The meeting is scheduled to take place next Wednesday and details have already been shared by the House Civil Rights and Civil Liberties Oversight Subcommittee. According to the recent announcement, seven highly experienced reform advocacy witnesses will be part of the discussion in order to provide cannabis policy developments at the state and federal levels. In addition to being comprised of members of marijuana reform and lobbying groups, the group will also include the mayor of Birmingham, Alabama.

The notice made clear that the members will meet to discuss the various benefits that could come with the decriminalization of marijuana at the federal level.
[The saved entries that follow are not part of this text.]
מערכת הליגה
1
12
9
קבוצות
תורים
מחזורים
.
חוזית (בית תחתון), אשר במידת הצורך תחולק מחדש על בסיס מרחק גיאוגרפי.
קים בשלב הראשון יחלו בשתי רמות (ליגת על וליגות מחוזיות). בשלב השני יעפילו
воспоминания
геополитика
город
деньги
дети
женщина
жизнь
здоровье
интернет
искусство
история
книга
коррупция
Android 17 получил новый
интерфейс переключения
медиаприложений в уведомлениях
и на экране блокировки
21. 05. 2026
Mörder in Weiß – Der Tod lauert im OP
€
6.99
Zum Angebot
Among the benefits could be improved treatment options for veterans, addressing racial disparities in the criminal justice system, and allowing marijuana businesses access to traditional banking services.

While Birmingham’s mayor may not be associated with any type of formal advocacy organization, he has been noted over the past several years for using his executive authority to pardon thousands of city residents who were once convicted of minor cannabis offenses. Eric Goepel, founder and executive director of the Veterans Cannabis Coalition (VCC), meanwhile, has been a major force in promoting federal reform, essentially focusing on access to medical marijuana for the nation’s veteran community.